Sunday, March 1, 2020

Moscow Mistakenly Continues to View North Ossetia as Its Ally in the North Caucasus, Ingush Writer Says


Paul Goble

            Staunton, February 26 – Just as many in Europe and the US view countries in other regions whose populations are predominantly Christian as more likely to be on their side than those with non-Christian majorities, so too Russians have long considered the predominantly Orthodox Christian Ossetians as Russia’s “advance post” in that Muslim area.

            That has had the effect of leading the central Russian government not only to tilt in South Ossetia’s direction but also to overlook Ossetia’s actions both toward other North Caucasus republics and their Muslim populations and against Moscow as doing World War II when far more Ossetians joined the Germans than did Ingush.

            It may now have an additional and possibly more compelling reason to back North Ossetia: its desire to continue to project Russian influence and power into South Ossetia, the breakaway republic whose de facto independence Vladimir Putin engineered by invading the Republic of Georgia in August 2008.

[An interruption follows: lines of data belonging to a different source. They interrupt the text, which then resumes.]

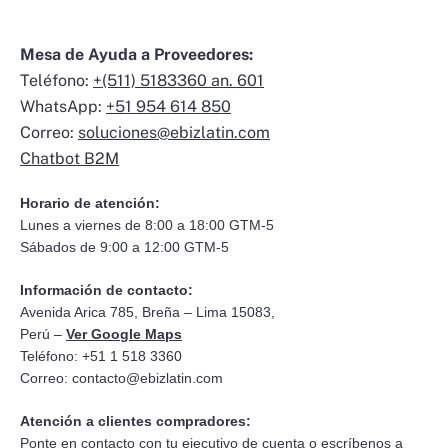
Mesa de Ayuda a Proveedores:
Teléfono:
+(511) 5183360 an. 601
WhatsApp:
+51 954 614 850
Correo:
soluciones@ebizlatin.com
Chatbot B2M
Horario de atención:
Lunes a viernes de 8:00 a 18:00 GTM-5
Sábados de 9:00 a 12:00 GTM-5
Información de contacto:
Avenida Arica 785, Breña – Lima 15083,
Perú –
Ver Google Maps
Teléfono: +51 1 518 3360
Correo:
contacto@ebizlatin.com
Atención a clientes compradores:
Ponte en contacto con tu ejecutivo de cuenta o escríbenos a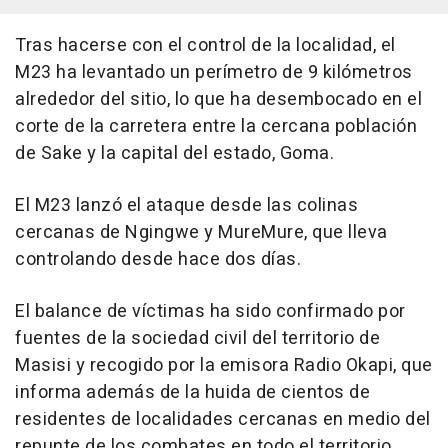
Tras hacerse con el control de la localidad, el
M23 ha levantado un perímetro de 9 kilómetros
alrededor del sitio, lo que ha desembocado en el
corte de la carretera entre la cercana población
de Sake y la capital del estado, Goma.
El M23 lanzó el ataque desde las colinas
cercanas de Ngingwe y MureMure, que lleva
controlando desde hace dos días.
El balance de víctimas ha sido confirmado por
fuentes de la sociedad civil del territorio de
Masisi y recogido por la emisora Radio Okapi, que
informa además de la huida de cientos de
residentes de localidades cercanas en medio del
repunte de los combates en todo el territorio.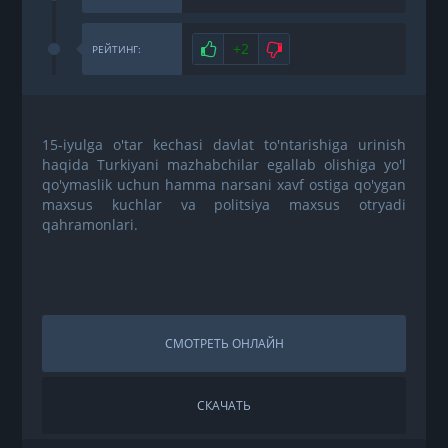
Нравится
+2
Не нравится
РЕЙТИНГ:
15-iyulga o'tar kechasi davlat to'ntarishiga urinish
haqida Turkiyani mazhabchilar egallab olishiga yo'l
qo'ymaslik uchun hamma narsani xavf ostiga qo'ygan
maxsus kuchlar va politsiya maxsus otryadi
qahramonlari.
СМОТРЕТЬ ОНЛАЙН
СКАЧАТЬ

            As a result, Ingush commentator Magomed-Rashid Pliyev says, North Ossetia’s  neighbors in general and Ingushetia in particular have suffered from Ossetian imperial ambitions and the Russian authorities have responded either by ignoring what the Ossetians have been doing or blaming their victims (6portal.ru/posts/изнанка-форпоста-россии-на-северном/).

            Many know about the conflict between North Ossetia and Ingushetia in 1992 over the former’s refusal to follow Soviet law and return the land that Ossetia absorbed from Ingushetia when the latter was disbanded at the time of the deportation of the Ingush in 1944. But fewer are aware of the pre-history of that policy.

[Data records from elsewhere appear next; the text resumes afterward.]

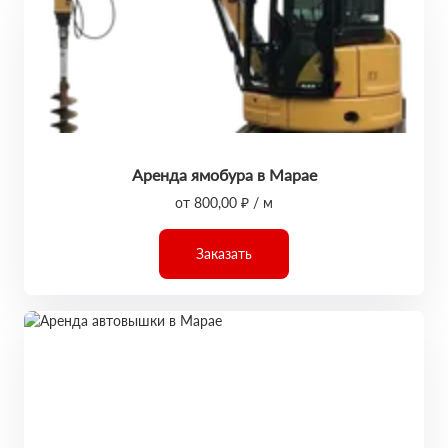
Аренда ямобура в Марае
от 800,00 ₽ / м
Заказать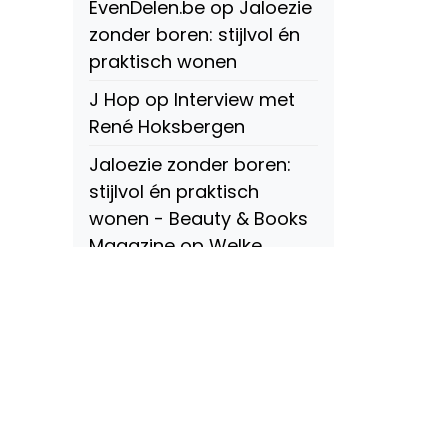
EvenDelen.be
op
Jaloezie
zonder boren: stijlvol én
praktisch wonen
J Hop
op
Interview met
René Hoksbergen
Jaloezie zonder boren:
stijlvol én praktisch
wonen - Beauty & Books
Magazine
op
Welke
soorten raamdecoratie
zijn er? Een compleet
overzicht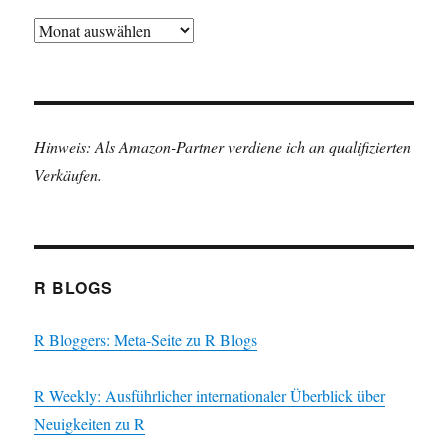
Archiv
Hinweis: Als Amazon-Partner verdiene ich an qualifizierten
Verkäufen.
R BLOGS
R Bloggers: Meta-Seite zu R Blogs
R Weekly: Ausführlicher internationaler Überblick über
Neuigkeiten zu R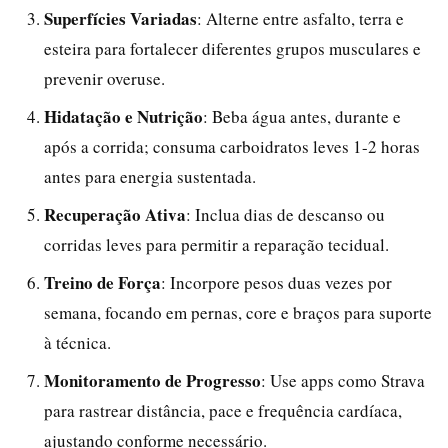
Superfícies Variadas
: Alterne entre asfalto, terra e
esteira para fortalecer diferentes grupos musculares e
prevenir overuse.
Hidatação e Nutrição
: Beba água antes, durante e
após a corrida; consuma carboidratos leves 1-2 horas
antes para energia sustentada.
Recuperação Ativa
: Inclua dias de descanso ou
corridas leves para permitir a reparação tecidual.
Treino de Força
: Incorpore pesos duas vezes por
semana, focando em pernas, core e braços para suporte
à técnica.
Monitoramento de Progresso
: Use apps como Strava
para rastrear distância, pace e frequência cardíaca,
ajustando conforme necessário.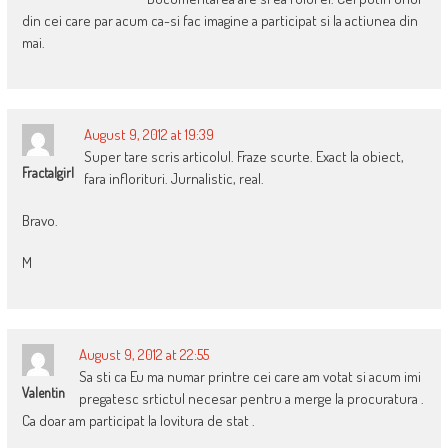
din cei care par acum ca-si fac imagine a participat si la actiunea din
mai.
August 9, 2012 at 19:39
Super tare scris articolul. Fraze scurte. Exact la obiect,
Fractalgirl
fara inflorituri. Jurnalistic, real.
Bravo.
M
August 9, 2012 at 22:55
Sa sti ca Eu ma numar printre cei care am votat si acum imi
Valentin
pregatesc srtictul necesar pentru a merge la procuratura .
Ca doar am participat la lovitura de stat .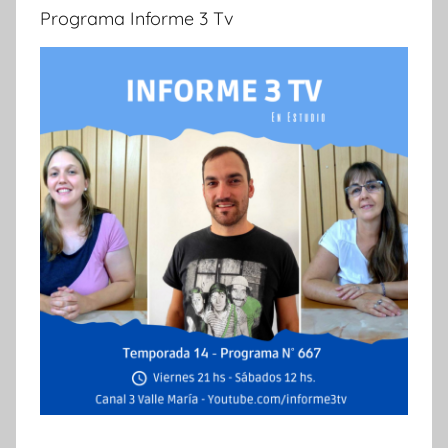
Programa Informe 3 Tv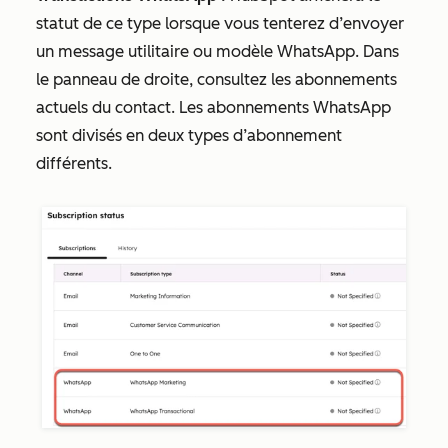
statut de ce type lorsque vous tenterez d’envoyer
un message utilitaire ou modèle WhatsApp. Dans
le panneau de droite, consultez les abonnements
actuels du contact. Les abonnements WhatsApp
sont divisés en deux types d’abonnement
différents.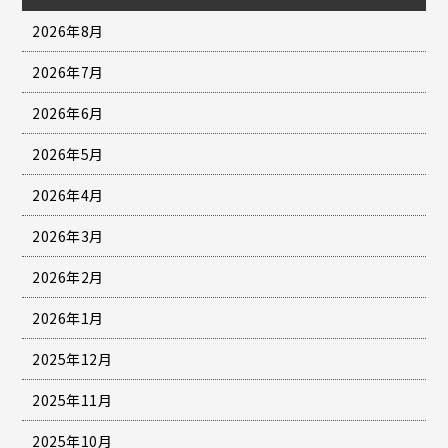
2026年8月
2026年7月
2026年6月
2026年5月
2026年4月
2026年3月
2026年2月
2026年1月
2025年12月
2025年11月
2025年10月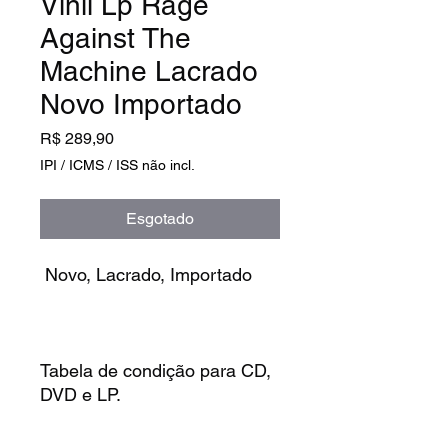
Vinil Lp Rage
Against The
Machine Lacrado
Novo Importado
Preço
R$ 289,90
IPI / ICMS / ISS não incl.
Esgotado
Novo, Lacrado, Importado
Tabela de condição para CD,
DVD e LP.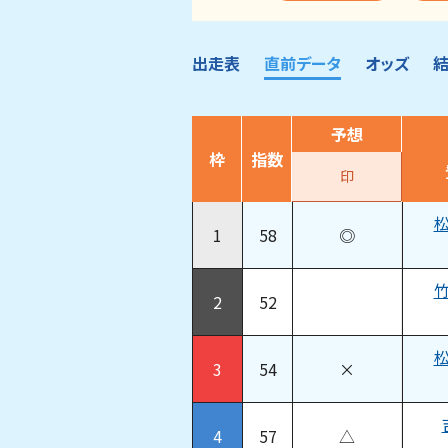
出走表
直前データ
オッズ
予想
枠
指数
印
1
58
◎
2
52
3
54
×
4
57
△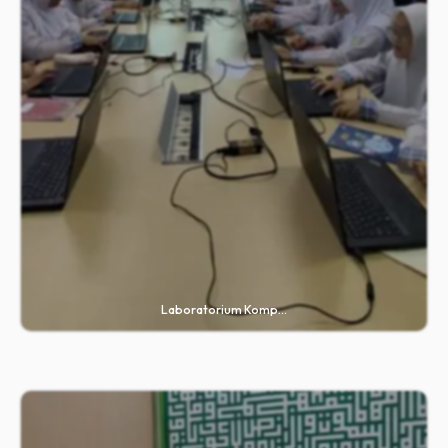
Laboratorium Komp...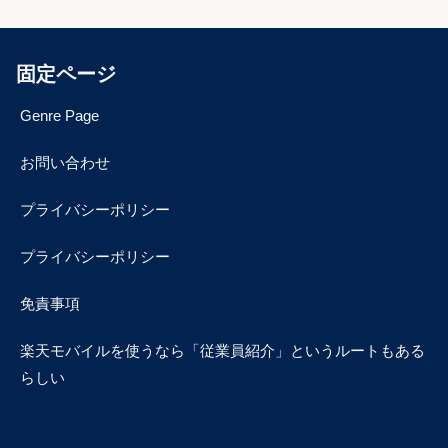
固定ページ
Genre Page
お問い合わせ
プライバシーポリシー
プライバシーポリシー
免責事項
楽天モバイルを使うなら「従業員紹介」というルートもある
らしい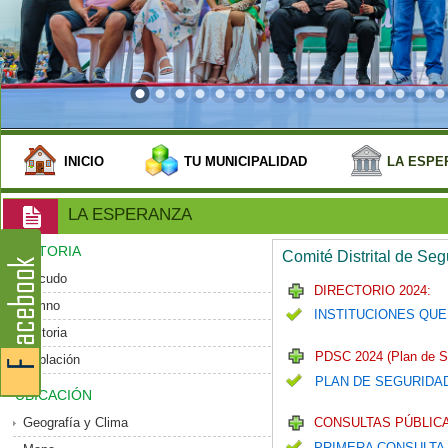
INICIO
TU MUNICIPALIDAD
LA ESPE
LA ESPERANZA
HISTORIA
Comité Distrital de Se
Escudo
DIRECTORIO 2024:
Himno
INSTITUCIONES QUE
Historia
PDSC 2024 (Plan de S
Población
PLAN DE SEGURIDA
UBICACIÓN
Geografía y Clima
CONSULTAS PÚBLICA
PRIMERA CONSULTA 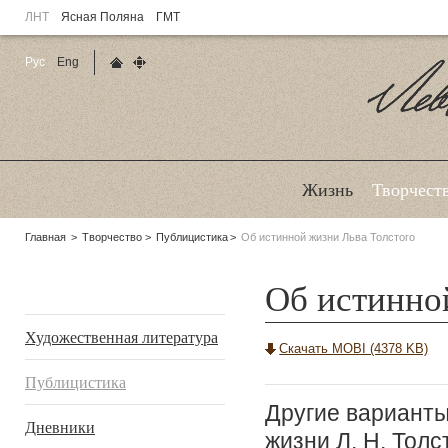
ЛНТ
Ясная Поляна
ГМТ
Рус
Eng
Главная страница
Карта сайта
Ле
Жизнь
Творчест
Родительские
Главная
Творчество
Публицистика
Об истинной жизни Льва Толстого
страницы:
Об истинно
Подразделы
Художественная литература
Скачать MOBI (4378 KB)
Публицистика
Другие варианты
Дневники
жизни Л. Н. Тол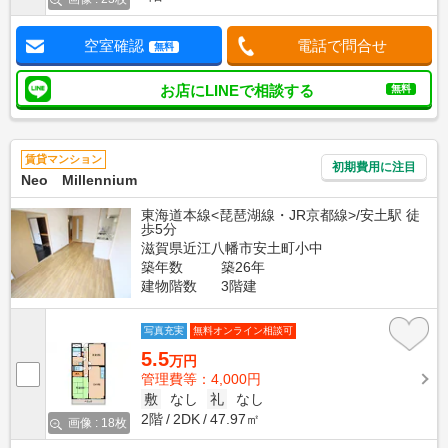
空室確認
電話で問合せ
無料
お店にLINEで相談する
無料
賃貸マンション
初期費用に注目
Neo Millennium
東海道本線<琵琶湖線・JR京都線>/安土駅 徒
歩5分
滋賀県近江八幡市安土町小中
築年数
築26年
建物階数
3階建
写真充実
無料オンライン相談可
5.5
万円
管理費等：4,000円
敷
なし
礼
なし
2階
2DK
47.97㎡
画像 : 18枚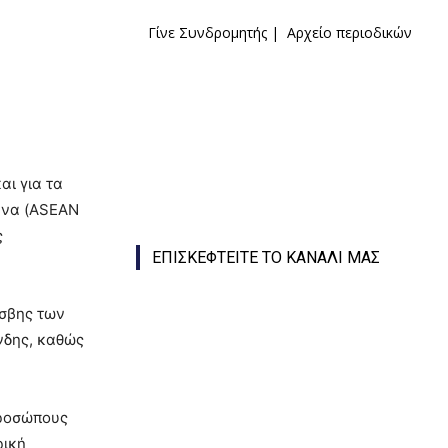
Γίνε Συνδρομητής
|
Αρχείο περιοδικών
αι για τα
ήνα (ASEAN
ς
ΕΠΙΣΚΕΦΤΕΙΤΕ ΤΟ ΚΑΝΑΛΙ ΜΑΣ
έσβης των
νδης, καθώς
προσώπους
ρική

            “With the disintegration of the Mountaineer Republic and the formation of the Ingush and Ossetian autonomies [in the 1920s], Pliyev says, “Ossetia openly began to aspire to Ingush lands in order to create in the North Caucasus ‘Greater Alania.’” Ossetian leaders called for the forcible resettlement of Ingush and the formation of the binational Chechen-Ingush republic to make it more difficult for the Ingush to block Ossetian moves.

            With deportation, he continues, “the alliance of Ossetia and Stalin or Stalin and Ossetia continued to follow its plan for the seizure of Ingush territories. In 1949, Ossetia leaders spoke openly about how Stalin had allowed Ossetia to increase its territory “up to 50 percent” and treated that as something permanent.
           
            When the Ingush deportees were returned and their republic was restored, the commission overseeing the restoration of the Chechen-Ingush ASSR, which was headed by Armenian Anastas Mikoyan, decided not to give back to the Ingush either the Prigorodny or the Malgobek districts. And Ossetia blocked the return of Ingush to these areas.

            According to Pliyev, the Ossetians routinely exploited Moscow’s positive feelings toward them as a Christian republic in a sea of Muslims even when they violated Soviet law and demonstrated against Moscow as they did violently in 1980. And they got away with it because Moscow didn’t want to lose its “advance post” in the region.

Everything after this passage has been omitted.